**GOAL OF THE EXERCISE**
Without changing a single word, output each entry.

**DATA**

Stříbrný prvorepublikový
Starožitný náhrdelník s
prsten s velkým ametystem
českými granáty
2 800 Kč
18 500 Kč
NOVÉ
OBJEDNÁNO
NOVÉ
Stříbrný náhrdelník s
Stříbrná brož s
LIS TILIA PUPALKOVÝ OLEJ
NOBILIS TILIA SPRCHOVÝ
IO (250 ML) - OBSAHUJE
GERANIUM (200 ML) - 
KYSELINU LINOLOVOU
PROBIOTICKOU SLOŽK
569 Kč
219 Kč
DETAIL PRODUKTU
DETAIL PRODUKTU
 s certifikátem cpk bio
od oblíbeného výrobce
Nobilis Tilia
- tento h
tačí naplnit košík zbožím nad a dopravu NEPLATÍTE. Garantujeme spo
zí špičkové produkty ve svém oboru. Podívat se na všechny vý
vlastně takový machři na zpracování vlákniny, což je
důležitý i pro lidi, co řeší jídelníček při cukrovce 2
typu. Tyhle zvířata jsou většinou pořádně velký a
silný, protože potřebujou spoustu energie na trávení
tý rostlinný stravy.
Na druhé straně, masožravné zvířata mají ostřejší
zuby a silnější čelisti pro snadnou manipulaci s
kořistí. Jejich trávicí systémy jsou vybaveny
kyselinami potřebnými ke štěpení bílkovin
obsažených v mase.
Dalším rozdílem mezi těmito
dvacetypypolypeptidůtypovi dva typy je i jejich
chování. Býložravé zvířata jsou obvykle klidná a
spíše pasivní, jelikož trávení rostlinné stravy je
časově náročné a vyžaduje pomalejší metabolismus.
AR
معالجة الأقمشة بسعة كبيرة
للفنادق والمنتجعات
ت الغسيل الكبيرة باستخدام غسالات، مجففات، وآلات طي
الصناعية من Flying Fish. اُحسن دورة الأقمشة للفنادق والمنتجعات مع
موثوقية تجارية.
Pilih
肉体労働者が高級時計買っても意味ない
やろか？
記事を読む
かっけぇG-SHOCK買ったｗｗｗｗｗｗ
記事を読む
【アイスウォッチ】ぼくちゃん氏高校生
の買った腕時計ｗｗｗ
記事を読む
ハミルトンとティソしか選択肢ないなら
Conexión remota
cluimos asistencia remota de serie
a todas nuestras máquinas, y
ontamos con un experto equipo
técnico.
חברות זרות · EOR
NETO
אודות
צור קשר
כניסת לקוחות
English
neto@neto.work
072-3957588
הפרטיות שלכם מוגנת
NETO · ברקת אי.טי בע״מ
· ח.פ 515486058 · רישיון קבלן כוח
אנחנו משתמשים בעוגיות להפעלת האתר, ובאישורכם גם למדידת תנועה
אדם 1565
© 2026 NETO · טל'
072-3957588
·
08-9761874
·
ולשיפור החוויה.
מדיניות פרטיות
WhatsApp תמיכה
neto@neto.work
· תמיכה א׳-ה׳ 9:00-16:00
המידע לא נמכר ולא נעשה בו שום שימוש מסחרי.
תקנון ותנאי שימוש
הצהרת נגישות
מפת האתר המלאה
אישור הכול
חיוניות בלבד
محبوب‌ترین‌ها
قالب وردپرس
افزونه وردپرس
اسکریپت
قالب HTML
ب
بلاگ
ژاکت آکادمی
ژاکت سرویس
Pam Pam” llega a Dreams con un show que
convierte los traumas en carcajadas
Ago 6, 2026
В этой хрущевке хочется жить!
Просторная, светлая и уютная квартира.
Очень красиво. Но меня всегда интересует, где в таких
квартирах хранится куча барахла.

**EXPECTED ANSWER**
Stříbrný prvorepublikový
Starožitný náhrdelník s
prsten s velkým ametystem
českými granáty
2 800 Kč
18 500 Kč
NOVÉ
OBJEDNÁNO
NOVÉ
Stříbrný náhrdelník s
Stříbrná brož s
LIS TILIA PUPALKOVÝ OLEJ
NOBILIS TILIA SPRCHOVÝ
IO (250 ML) - OBSAHUJE
GERANIUM (200 ML) - 
KYSELINU LINOLOVOU
PROBIOTICKOU SLOŽK
569 Kč
219 Kč
DETAIL PRODUKTU
DETAIL PRODUKTU
 s certifikátem cpk bio
od oblíbeného výrobce
Nobilis Tilia
- tento h
tačí naplnit košík zbožím nad a dopravu NEPLATÍTE. Garantujeme spo
zí špičkové produkty ve svém oboru. Podívat se na všechny vý
vlastně takový machři na zpracování vlákniny, což je
důležitý i pro lidi, co řeší jídelníček při cukrovce 2
typu. Tyhle zvířata jsou většinou pořádně velký a
silný, protože potřebujou spoustu energie na trávení
tý rostlinný stravy.
Na druhé straně, masožravné zvířata mají ostřejší
zuby a silnější čelisti pro snadnou manipulaci s
kořistí. Jejich trávicí systémy jsou vybaveny
kyselinami potřebnými ke štěpení bílkovin
obsažených v mase.
Dalším rozdílem mezi těmito
dvacetypypolypeptidůtypovi dva typy je i jejich
chování. Býložravé zvířata jsou obvykle klidná a
spíše pasivní, jelikož trávení rostlinné stravy je
časově náročné a vyžaduje pomalejší metabolismus.
AR
معالجة الأقمشة بسعة كبيرة
للفنادق والمنتجعات
ت الغسيل الكبيرة باستخدام غسالات، مجففات، وآلات طي
الصناعية من Flying Fish. اُحسن دورة الأقمشة للفنادق والمنتجعات مع
موثوقية تجارية.
Pilih
肉体労働者が高級時計買っても意味ない
やろか？
記事を読む
かっけぇG-SHOCK買ったｗｗｗｗｗｗ
記事を読む
【アイスウォッチ】ぼくちゃん氏高校生
の買った腕時計ｗｗｗ
記事を読む
ハミルトンとティソしか選択肢ないなら
Conexión remota
cluimos asistencia remota de serie
a todas nuestras máquinas, y
ontamos con un experto equipo
técnico.
חברות זרות · EOR
NETO
אודות
צור קשר
כניסת לקוחות
English
neto@neto.work
072-3957588
הפרטיות שלכם מוגנת
NETO · ברקת אי.טי בע״מ
· ח.פ 515486058 · רישיון קבלן כוח
אנחנו משתמשים בעוגיות להפעלת האתר, ובאישורכם גם למדידת תנועה
אדם 1565
© 2026 NETO · טל'
072-3957588
·
08-9761874
·
ולשיפור החוויה.
מדיניות פרטיות
WhatsApp תמיכה
neto@neto.work
· תמיכה א׳-ה׳ 9:00-16:00
המידע לא נמכר ולא נעשה בו שום שימוש מסחרי.
תקנון ותנאי שימוש
הצהרת נגישות
מפת האתר המלאה
אישור הכול
חיוניות בלבד
محبوب‌ترین‌ها
قالب وردپرس
افزونه وردپرس
اسکریپت
قالب HTML
ب
بلاگ
ژاکت آکادمی
ژاکت سرویس
Pam Pam” llega a Dreams con un show que
convierte los traumas en carcajadas
Ago 6, 2026
В этой хрущевке хочется жить!
Просторная, светлая и уютная квартира.
Очень красиво. Но меня всегда интересует, где в таких
квартирах хранится куча барахла.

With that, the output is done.